In the contemporary context, China continues to leverage economic connectivity to reinforce its regional presence. For instance, the state-owned China Ocean Shipping Company (COSCO) recently launched a direct shipping route between Batam, Indonesia, and Yangpu, Hainan, enhancing trade links, diversifying supply chains, and boosting Batam’s role amid US-China tensions. By reducing transit times, lowering logistics costs, and diminishing dependence on U.S.-influenced maritime routes, the route aligns with Beijing’s broader objective of deepening economic integration with Southeast Asia and consolidating its influence within regional trade networks, as well as addressing the Strait of Malacca dilemma.
In recent years, China has consolidated its position as ASEAN’s largest trading partner, with bilateral trade surpassing USD 790 billion in the first ten months of 2024. Beyond trade, Beijing has become a major source of investment in regional infrastructure, spanning sectors such as ports, railways, and telecommunications. China now accounts for approximately 20% of Southeast Asia’s exports and 26% of its imports, outperforming the US, which represents only about 16% in both categories. This disparity is particularly pronounced in countries such as Cambodia, Laos, and Myanmar, where Chinese economic influence far exceeds that of Washington.
President Xi Jinping’s recent tour of Southeast Asia underscores Beijing’s strategic intent to deepen long-term partnerships across the region, particularly amid the intensifying US-China geopolitical rivalry. This diplomatic engagement reflects China’s broader effort to consolidate its economic and political foothold in the face of mounting pressure from the US. Moreover, Washington’s tariff-centric trade policies may inadvertently accelerate ASEAN’s economic realignment toward China, reinforcing Beijing’s central role in shaping the regional economic architecture.
The WTO Chief has urged both the US and China to de-escalate trade tensions, warning that potential decoupling between the world’s two largest economies could reduce global economic output by as much as 7% in the long term. Against this backdrop, US and Chinese officials are set to hold high-level talks in Malaysia aimed at preventing further escalation of trade tensions and restoring a degree of economic stability. Although the future scope and nature of tariffs remain uncertain, it is evident that US tariffs on countries such as South Korea, Vietnam, China, and India may prompt these countries to seek alternative, cost-effective strategies. While such adjustments cannot occur overnight, they are likely to encourage closer cooperation among these countries, strengthening bilateral relations and gradually reducing their dependence on the US.

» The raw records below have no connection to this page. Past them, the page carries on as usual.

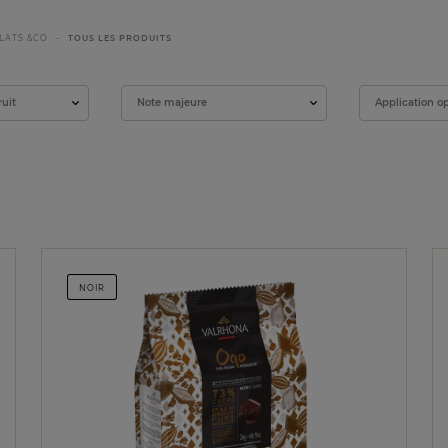
LATS &CO
TOUS LES PRODUITS
ruit
Note majeure
Application o
NOIR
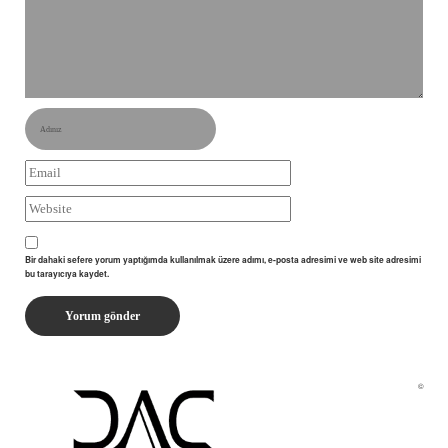
Bir dahaki sefere yorum yaptığımda kullanılmak üzere adımı, e-posta adresimi ve web site adresimi
bu tarayıcıya kaydet.
©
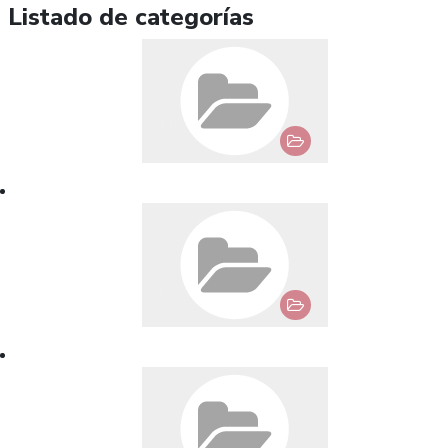
Listado de categorías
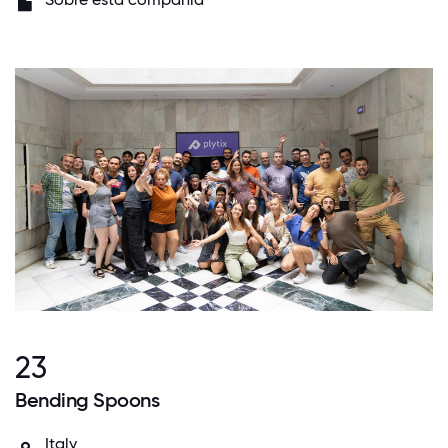
23
Bending Spoons
Italy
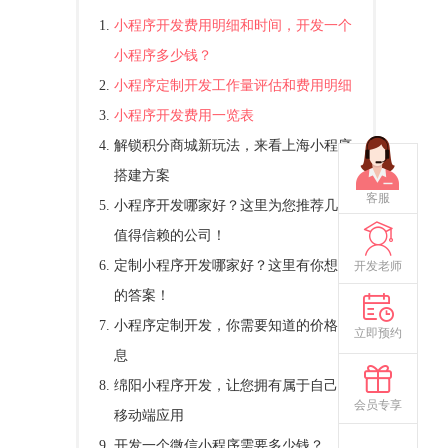
小程序开发费用明细和时间，开发一个
小程序多少钱？
小程序定制开发工作量评估和费用明细
小程序开发费用一览表
解锁积分商城新玩法，来看上海小程序
搭建方案
客服
小程序开发哪家好？这里为您推荐几家
值得信赖的公司！
定制小程序开发哪家好？这里有你想要
开发老师
的答案！
小程序定制开发，你需要知道的价格信
立即预约
息
绵阳小程序开发，让您拥有属于自己的
会员专享
移动端应用
开发一个微信小程序需要多少钱？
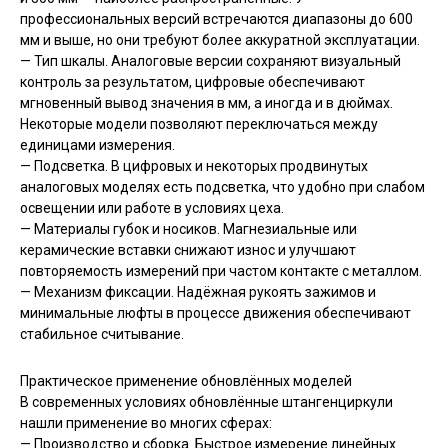
профессиональных версий встречаются диапазоны до 600
мм и выше, но они требуют более аккуратной эксплуатации.
— Тип шкалы. Аналоговые версии сохраняют визуальный
контроль за результатом, цифровые обеспечивают
мгновенный вывод значения в мм, а иногда и в дюймах.
Некоторые модели позволяют переключаться между
единицами измерения.
— Подсветка. В цифровых и некоторых продвинутых
аналоговых моделях есть подсветка, что удобно при слабом
освещении или работе в условиях цеха.
— Материалы губок и носиков. Магнезиальные или
керамические вставки снижают износ и улучшают
повторяемость измерений при частом контакте с металлом.
— Механизм фиксации. Надёжная рукоять зажимов и
минимальные люфты в процессе движения обеспечивают
стабильное считывание.
Практическое применение обновлённых моделей
В современных условиях обновлённые штангенциркули
нашли применение во многих сферах:
— Производство и сборка. Быстрое измерение линейных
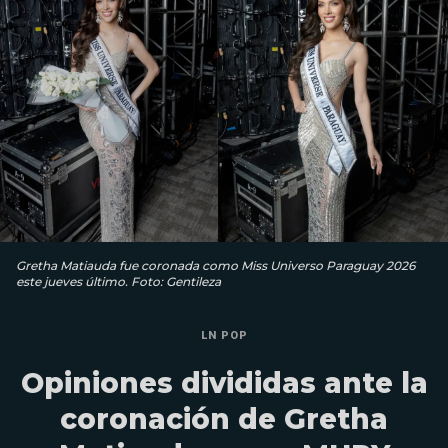
Gretha Matiauda fue coronada como Miss Universo Paraguay 2026
este jueves último. Foto: Gentileza
LN POP
Opiniones divididas ante la
coronación de Gretha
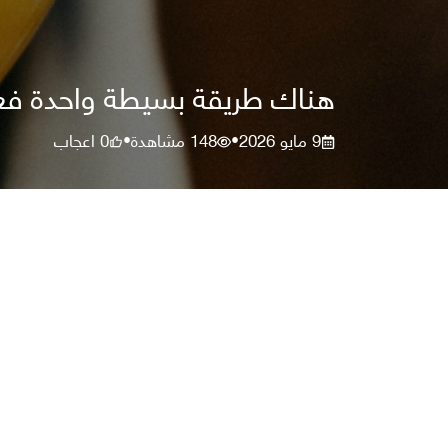
هناك طريقة بسيطة واحدة فعا
9 مايو 2026
148
مشاهدة
0
اعجاب
•
•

Ultimately, the outcome of the evolving US-China trade dynamics remains uncertain, but carries profound implications for both national economies and the broader international order. China, despite its expanding global influence, faces mounting domestic economic challenges, including a deepening property sector crisis, persistent deflation, and slowing growth, all of which may constrain its ability to sustain large-scale strategic initiatives. Simultaneously, the underperformance of the Belt and Road underlines the limitations of economic diplomacy as a tool for expanding regional influence. As Beijing seeks to counterbalance the US hegemony in Southeast Asia, its success will hinge largely on its ability to mobilise financial resources effectively, manage internal vulnerabilities, and navigate an increasingly complex and shifting geopolitical landscape.